Finalmente salí de la iglesia luego de la expedición al pasado en el sudeste sombrío. Cansado de buscar respuestas recordé la canción de Dylan cuando el nobel de literatura sintió que tocaba las puertas del cielo. “Knock—knock—knockin' on heaven's door”. Dios no me abrió. Caminé por Lima y entre a una pizzería Ugi´s. Ordené tres porciones del cuerpo de Cristo y una botella tres cuarto de la sangre del Señor.


— ¿Dos o cuatro, amigo?

— ¿Sos sordo? Tres porciones, te dije.

— ¡Dos o cuatro, así de corta!

— Eh... Bueno, dame dos.



Repeat



— Two or four, my friend?

— Are you deaf? Three portions, I told you.

— Two or four, so short!

— Uh... Well, give me two.



Con la mirada vacía y acuosa, como la de los peces cuando van ahogándose fuera del agua, sacié la sed del cuerpo y del alma. A la tercera cerveza acerté con un discípulo de Wild Wilde que me invitó una copa. Después de una charla extensa me indicó donde encontrar al Dios que buscaba. El Dios que no interroga y atiende de lunes a lunes las veinticuatro horas.


— Decile que vas de parte mía.

— ¿Me hacen descuento?

— Dale cabezón, nos vemos.

— ¡Gracias, loco!

— De nada, compadre.


¡A la mierda con el Melli! Al calor de los alcoholes los desconocidos se vuelven amigos. Mientras me encauzaba al encuentro de Dios, recordé que debía preparar una nota atemporal para la sección sociedad del diario. Tomé mi apuntador y rasgueé: La Iglesia del Inmaculado Corazón de María es el característico templo católico que corona el extremo norte de la Plaza Constitución…



— Linda chicas, eh.

— ¿Viste?

— ...

— Vamos a lo nuestro... Si queres podes pasar con alguna más tarde.

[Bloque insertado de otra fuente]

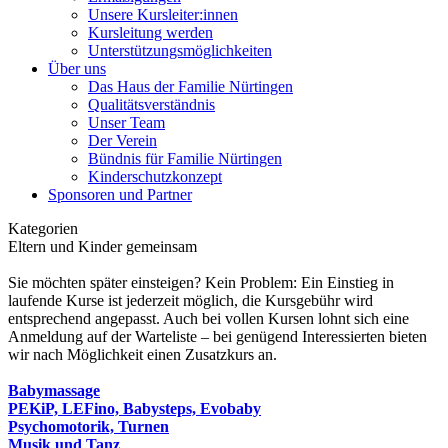
Unsere Kursleiter:innen
Kursleitung werden
Unterstützungsmöglichkeiten
Über uns
Das Haus der Familie Nürtingen
Qualitätsverständnis
Unser Team
Der Verein
Bündnis für Familie Nürtingen
Kinderschutzkonzept
Sponsoren und Partner
Kategorien
Eltern und Kinder gemeinsam
Sie möchten später einsteigen? Kein Problem: Ein Einstieg in
laufende Kurse ist jederzeit möglich, die Kursgebühr wird
entsprechend angepasst. Auch bei vollen Kursen lohnt sich eine
Anmeldung auf der Warteliste – bei genügend Interessierten bieten
wir nach Möglichkeit einen Zusatzkurs an.
Babymassage
PEKiP, LEFino, Babysteps, Evobaby
Psychomotorik, Turnen
Musik und Tanz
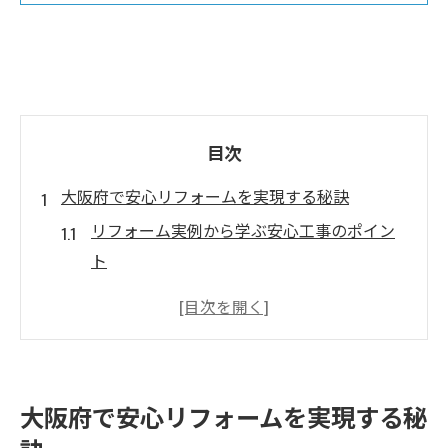
目次
大阪府で安心リフォームを実現する秘訣
リフォーム実例から学ぶ安心工事のポイン
ト
リフォームの値段相場と予算の立て方を解
説
リフォームとリノベーションの違いを知る
リフォーム比較で失敗しない業者選びのコ
大阪府で安心リフォームを実現する秘
ツ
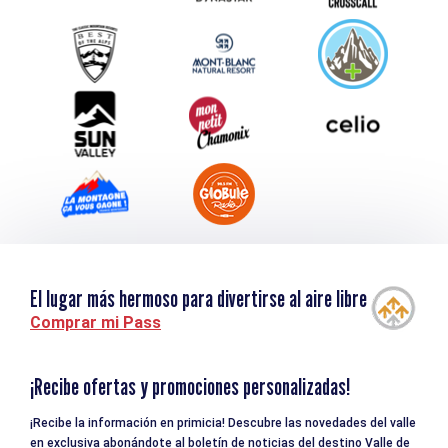
Service groupes et séminaires
Descargar
Turismo y discapacidad
El lugar más hermoso para divertirse al aire libre
Comprar mi Pass
¡Recibe ofertas y promociones personalizadas!
¡Recibe la información en primicia! Descubre las novedades del valle
en exclusiva abonándote al boletín de noticias del destino Valle de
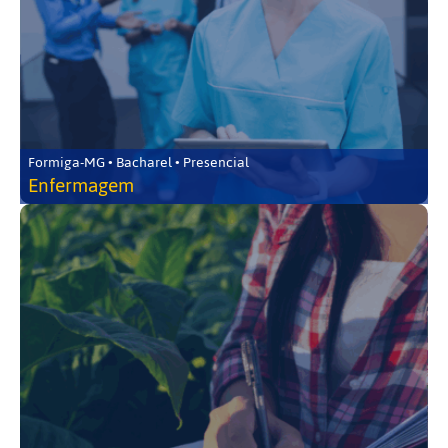
Formiga-MG • Bacharel • Presencial
Enfermagem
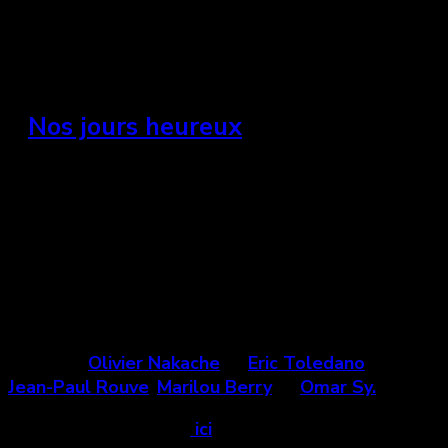
F l o r e n c e
»
Nos jours heureux
France, 2006
« Un classique ensoleillé qui rendra ceux qui l’ont
déjà vu nostalgique et qui séduira assurément ceux
qui l’écouteront pour la première fois. »
Un film d’
Olivier Nakache
et
Eric Toledano
avec
Jean-Paul Rouve
,
Marilou Berry
et
Omar Sy.
Voir la bande-annonce
ici
.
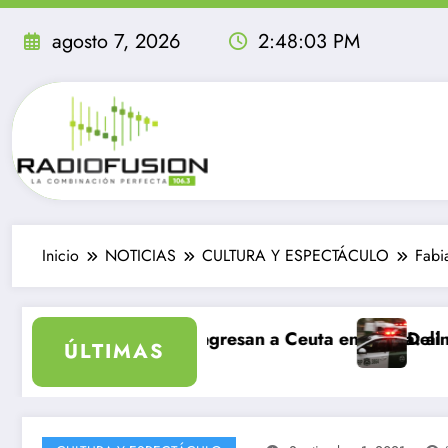
Saltar
al
agosto 7, 2026
2:48:04 PM
contenido
Inicio
NOTICIAS
CULTURA Y ESPECTÁCULO
Fabi
lvidable
antes ingresan a Ceuta en un día: al menos 34 muertos
Delincuentes matan a
ÚLTIMAS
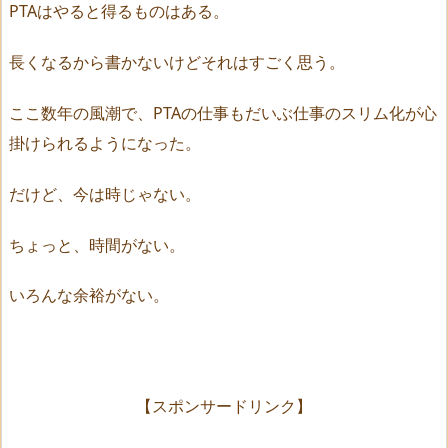
PTAはやると得るものはある。
長くなるから書かないけどそれはすごく思う。
ここ数年の風潮で、PTAの仕事もだいぶ仕事のスリム化が心
掛けられるようになった。
だけど、今は時じゃない。
ちょっと、時間がない。
いろんな余裕がない。
【スポンサードリンク】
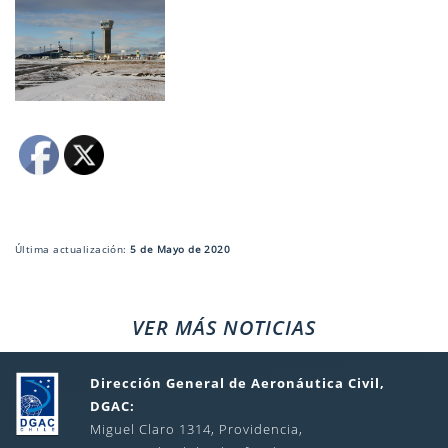
Última actualización:
5 de Mayo de 2020
VER MÁS NOTICIAS
Dirección General de Aeronáutica Civil,
DGAC:
Miguel Claro 1314, Providencia,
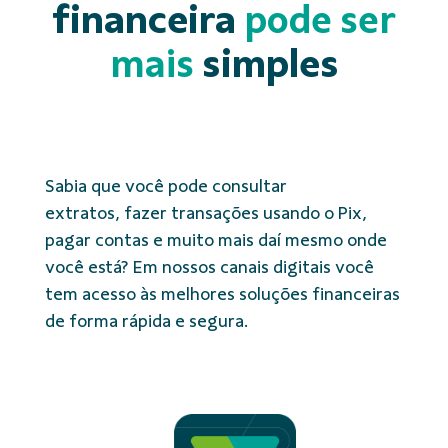
financeira
pode ser
mais
simples
Sabia que você pode consultar
extratos, fazer transações usando o Pix,
pagar contas e muito mais daí mesmo onde
você está? Em nossos canais digitais você
tem acesso às melhores soluções financeiras
de forma rápida e segura.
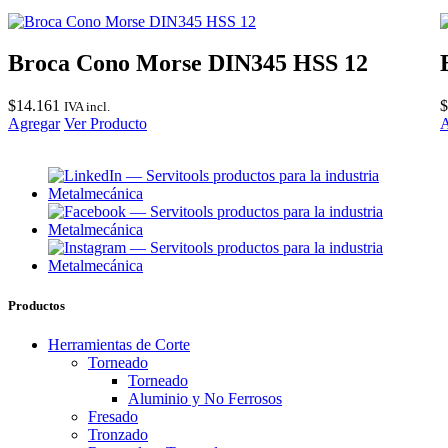
Broca Cono Morse DIN345 HSS 12
$
14.161
$
IVA incl.
Agregar
Ver Producto
A
Productos
Herramientas de Corte
Torneado
Torneado
Aluminio y No Ferrosos
Fresado
Tronzado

De una de las habitaciones irrumpió un ángel regordete duro como sanguche de tortuga que le habló a Dios al oído. Este cambió su expresión y me apuntó con voz firme.

— ¿Vos no sos Mauro, el hermano del Melli?

— No.

— Mira, papito. No es nada en contra tuya pero tomatela.

— Tengo plata. ¡Te voy a pagar!

— Andate antes que los guardianes del cielo se pongan nerviosos.


Ebrio y entontecido salí del lugar con dificultad. Al subir las escaleras advertí un angelito muy bonita que me resultó familiar. Ella me observaba mientras escalaba hacia la puerta de salida. La joven, que no llegaba a los veinte, elevó su brazo derecho retraídamente y colocó sus dedos en V. Sus ojos se llenaron de lágrimas.

El aire de la calle me despabiló en ambiguas horas que mezclan al borracho y al madrugador. Tomé un taxi — Carlos Calvo y Ceballos, por favor — y apoyé mi cabeza sobre el oso de peluche.

El Melli tenía razón, las cosas cambiaron mucho. Ya no son como antes.